The second image is built using “EGP.def” recipe file

  • The first two lines instruct that the image is built based on the parent image, then sets the child image name:

    Bootstrap:localimage
    From : EGP_base.sif
    
  • Sets the container paths for accessing the EToKi and Local EnteroBase source code directories:

    %environment
      ETOKI_APP_PATH="/code/EToKi/"
      LE_APP_PATH="/var/www/local_enterobase/"
      export ETOKI_APP_PATH LE_APP_PATH
    
  • Installs the most recent source code for Local EnteroBase from bitbucket master branch:

    %post
      mkdir /var/www/
      git clone https://bitbucket.org/enterobase/local_enterobase.git
      mv local_enterobase /var/www/
    

Virtual Environments

  • All individual %appinstall and %apprun scripts for EToKi, Gunicorn and Redis are executed within their respective component virtual environments to mitigate conflicting dependencies between their functionalities.

  • Each script begins with the corresponding virtual environment being activated and concludes with their deactivation as follows:

    %<script-name>
      . /venvs/<env-name>/bin/activate
      <script-functionality>
      deactivate
    
    • <env-name> represents one of ‘etoki-env’ or ‘gunicorn-env’.

    • All scripts run using #!/bin/sh, so ‘.’ is the equivalent of ‘source’ in #!/bin/bash which reads and executes the contents at a provided filepath.

    • ‘deactivate’ ensures other scripts can successfully run within their respetive virtual environment.

EToKi Recipe Section

  • Clones the EToKi source code and save it inside the image.

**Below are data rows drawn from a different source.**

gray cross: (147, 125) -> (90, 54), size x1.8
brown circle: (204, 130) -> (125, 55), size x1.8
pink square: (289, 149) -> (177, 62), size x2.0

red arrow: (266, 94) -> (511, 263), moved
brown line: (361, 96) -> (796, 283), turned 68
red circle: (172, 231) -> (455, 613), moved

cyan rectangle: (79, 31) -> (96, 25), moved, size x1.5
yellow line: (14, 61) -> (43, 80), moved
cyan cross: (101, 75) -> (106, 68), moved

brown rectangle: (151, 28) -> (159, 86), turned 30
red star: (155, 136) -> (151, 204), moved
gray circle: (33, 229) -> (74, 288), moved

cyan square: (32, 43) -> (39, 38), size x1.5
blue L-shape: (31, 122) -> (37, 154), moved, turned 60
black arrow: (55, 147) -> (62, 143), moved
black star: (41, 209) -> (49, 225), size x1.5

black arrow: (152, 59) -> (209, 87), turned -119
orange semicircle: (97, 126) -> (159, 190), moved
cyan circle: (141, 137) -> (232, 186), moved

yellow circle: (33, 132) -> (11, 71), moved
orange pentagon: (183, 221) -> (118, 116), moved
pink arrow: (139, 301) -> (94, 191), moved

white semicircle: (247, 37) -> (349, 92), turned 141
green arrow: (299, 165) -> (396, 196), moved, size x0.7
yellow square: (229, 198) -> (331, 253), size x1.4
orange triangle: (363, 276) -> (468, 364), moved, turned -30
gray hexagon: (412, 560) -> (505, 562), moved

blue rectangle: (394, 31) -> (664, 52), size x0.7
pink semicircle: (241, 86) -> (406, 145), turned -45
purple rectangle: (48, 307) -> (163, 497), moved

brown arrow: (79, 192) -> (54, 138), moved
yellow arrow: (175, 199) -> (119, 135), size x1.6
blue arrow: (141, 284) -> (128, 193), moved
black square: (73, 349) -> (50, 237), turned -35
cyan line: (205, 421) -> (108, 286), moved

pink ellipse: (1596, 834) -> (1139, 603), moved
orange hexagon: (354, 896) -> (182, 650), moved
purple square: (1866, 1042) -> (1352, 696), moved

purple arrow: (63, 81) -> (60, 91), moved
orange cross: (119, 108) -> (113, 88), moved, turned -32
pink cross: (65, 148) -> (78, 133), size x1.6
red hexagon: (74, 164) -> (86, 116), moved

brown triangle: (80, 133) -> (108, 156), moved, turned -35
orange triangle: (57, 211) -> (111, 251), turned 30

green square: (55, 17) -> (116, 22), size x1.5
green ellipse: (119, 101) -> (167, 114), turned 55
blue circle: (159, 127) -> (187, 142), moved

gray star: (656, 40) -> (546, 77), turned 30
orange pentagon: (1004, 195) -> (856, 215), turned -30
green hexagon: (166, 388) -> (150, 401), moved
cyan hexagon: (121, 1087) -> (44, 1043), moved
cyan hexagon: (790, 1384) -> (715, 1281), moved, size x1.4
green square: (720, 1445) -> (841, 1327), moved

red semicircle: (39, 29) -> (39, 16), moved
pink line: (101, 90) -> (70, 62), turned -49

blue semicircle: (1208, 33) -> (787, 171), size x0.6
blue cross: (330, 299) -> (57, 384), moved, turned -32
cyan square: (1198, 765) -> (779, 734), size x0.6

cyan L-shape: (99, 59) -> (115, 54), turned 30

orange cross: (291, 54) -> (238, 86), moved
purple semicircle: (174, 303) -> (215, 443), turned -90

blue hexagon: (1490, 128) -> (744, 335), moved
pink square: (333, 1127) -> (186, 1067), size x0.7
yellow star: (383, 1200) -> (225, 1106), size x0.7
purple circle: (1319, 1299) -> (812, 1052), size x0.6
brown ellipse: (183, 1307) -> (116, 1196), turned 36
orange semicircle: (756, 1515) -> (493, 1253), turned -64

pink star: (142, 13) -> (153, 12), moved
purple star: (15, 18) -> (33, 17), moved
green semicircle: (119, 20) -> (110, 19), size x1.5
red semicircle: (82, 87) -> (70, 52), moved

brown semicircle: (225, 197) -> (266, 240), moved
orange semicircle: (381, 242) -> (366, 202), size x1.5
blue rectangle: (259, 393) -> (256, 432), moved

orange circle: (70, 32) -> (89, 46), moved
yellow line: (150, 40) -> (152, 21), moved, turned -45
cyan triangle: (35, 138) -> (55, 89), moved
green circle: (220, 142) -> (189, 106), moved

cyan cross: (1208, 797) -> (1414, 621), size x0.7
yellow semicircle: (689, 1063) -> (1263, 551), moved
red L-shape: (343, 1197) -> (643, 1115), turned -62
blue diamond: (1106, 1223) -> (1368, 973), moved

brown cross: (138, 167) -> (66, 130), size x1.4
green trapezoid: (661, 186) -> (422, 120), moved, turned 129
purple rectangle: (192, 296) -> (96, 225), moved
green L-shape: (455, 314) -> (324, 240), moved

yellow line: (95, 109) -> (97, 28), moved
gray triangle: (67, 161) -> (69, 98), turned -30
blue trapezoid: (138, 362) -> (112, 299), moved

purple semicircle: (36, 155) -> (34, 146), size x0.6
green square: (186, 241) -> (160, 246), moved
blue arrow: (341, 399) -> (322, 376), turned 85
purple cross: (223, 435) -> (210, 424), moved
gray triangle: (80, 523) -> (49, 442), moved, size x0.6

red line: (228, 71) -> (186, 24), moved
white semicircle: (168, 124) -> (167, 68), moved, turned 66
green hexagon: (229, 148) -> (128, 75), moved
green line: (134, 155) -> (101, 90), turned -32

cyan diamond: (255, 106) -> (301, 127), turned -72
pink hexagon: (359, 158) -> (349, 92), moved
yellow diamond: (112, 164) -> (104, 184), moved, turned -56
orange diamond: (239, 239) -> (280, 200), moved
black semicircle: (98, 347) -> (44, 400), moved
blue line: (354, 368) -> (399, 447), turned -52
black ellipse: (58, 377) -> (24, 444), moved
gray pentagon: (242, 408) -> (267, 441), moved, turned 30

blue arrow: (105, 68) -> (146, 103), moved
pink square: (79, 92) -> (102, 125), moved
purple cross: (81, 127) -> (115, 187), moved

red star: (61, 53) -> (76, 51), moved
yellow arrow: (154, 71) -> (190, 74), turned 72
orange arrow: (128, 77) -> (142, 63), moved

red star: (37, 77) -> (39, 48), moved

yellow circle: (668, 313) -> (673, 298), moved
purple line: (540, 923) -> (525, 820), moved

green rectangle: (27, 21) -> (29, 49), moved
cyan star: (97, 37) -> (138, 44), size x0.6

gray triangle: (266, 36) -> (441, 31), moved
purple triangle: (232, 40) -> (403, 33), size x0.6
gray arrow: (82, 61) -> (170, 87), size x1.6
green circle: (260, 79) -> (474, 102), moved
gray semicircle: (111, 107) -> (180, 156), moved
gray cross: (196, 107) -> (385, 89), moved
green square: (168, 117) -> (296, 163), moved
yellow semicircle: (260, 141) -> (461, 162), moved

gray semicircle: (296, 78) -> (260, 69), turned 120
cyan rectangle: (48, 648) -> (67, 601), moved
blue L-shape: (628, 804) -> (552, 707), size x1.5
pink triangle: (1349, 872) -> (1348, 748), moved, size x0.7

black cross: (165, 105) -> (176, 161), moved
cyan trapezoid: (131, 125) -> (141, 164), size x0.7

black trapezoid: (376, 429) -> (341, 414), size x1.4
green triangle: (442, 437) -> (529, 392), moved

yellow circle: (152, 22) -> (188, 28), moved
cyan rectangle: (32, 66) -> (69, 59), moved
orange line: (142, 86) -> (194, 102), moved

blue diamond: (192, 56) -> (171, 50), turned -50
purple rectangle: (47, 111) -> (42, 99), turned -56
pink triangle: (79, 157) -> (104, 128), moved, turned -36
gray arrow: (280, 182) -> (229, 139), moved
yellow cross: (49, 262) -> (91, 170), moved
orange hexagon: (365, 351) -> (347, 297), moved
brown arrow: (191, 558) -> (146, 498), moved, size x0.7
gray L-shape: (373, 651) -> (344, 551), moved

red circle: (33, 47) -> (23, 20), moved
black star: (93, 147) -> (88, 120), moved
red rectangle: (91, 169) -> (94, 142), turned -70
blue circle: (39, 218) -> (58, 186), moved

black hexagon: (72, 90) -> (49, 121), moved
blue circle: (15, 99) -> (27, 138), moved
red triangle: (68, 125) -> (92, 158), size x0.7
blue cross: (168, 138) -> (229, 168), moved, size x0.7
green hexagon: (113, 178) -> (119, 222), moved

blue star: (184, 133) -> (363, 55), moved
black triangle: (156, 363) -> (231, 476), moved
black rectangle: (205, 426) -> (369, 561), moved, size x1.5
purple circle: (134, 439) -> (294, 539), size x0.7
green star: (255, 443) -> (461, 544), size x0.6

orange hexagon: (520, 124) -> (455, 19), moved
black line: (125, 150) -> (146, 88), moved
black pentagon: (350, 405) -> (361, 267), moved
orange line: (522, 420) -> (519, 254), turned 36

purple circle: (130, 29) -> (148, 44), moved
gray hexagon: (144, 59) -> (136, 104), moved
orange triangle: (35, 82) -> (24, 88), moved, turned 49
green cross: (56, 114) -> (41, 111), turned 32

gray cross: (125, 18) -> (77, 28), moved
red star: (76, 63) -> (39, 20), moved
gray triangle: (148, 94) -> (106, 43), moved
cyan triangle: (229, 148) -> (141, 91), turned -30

  • Also installs every Python dependency package stored inside the EToKi requirements.txt file:

    %appinstall etoki
      . /venvs/etoki-env/bin/activate
      yes w|python3 -m pip install psutil
      mkdir /code
      cd /code
      git clone https://github.com/zheminzhou/EToKi.git
      python3 -m pip install -r /code/EToKi/requirement.txt
      cd /code/EToKi/
      python3 EToKi.py configure --install
      ldconfig
      apt-get clean
      deactivate
    
  • Creates an entrypoint to copy configure.ini file to the user home folder:

    %apprun cp_configure
      . /venvs/etoki-env/bin/activate
      cp /code/EToKi/modules/configure.ini $HOME
      deactivate
    
  • Creates an entry point that runs EToKi with the different options as a Singularity instance:

    %apprun run_etoki
      . /venvs/etoki-env/bin/activate
      export LD_LIBRARY_PATH=$LD_LIBRARY_PATH:/code/EToKi/externals/SPAdes-3.13.0-Linux/bin
      #APP_PATH="/code/EToKi/"
      PYTHONPATH=$ETOKI_APP_PATH:$PYTHONPATH
      SPDPATH=SPAdes-3.13.0-Linux/bin
      PYTHONPATH=$SPDPATH:$PYTHONPATH
      echo $PYTHONPATH
      cd /code/EToKi
      python3 /code/EToKi/EToKi.py "$@"
      deactivate
    

Gunicorn and Application Image

  • Clones the Gunicorn source code and save it inside the image.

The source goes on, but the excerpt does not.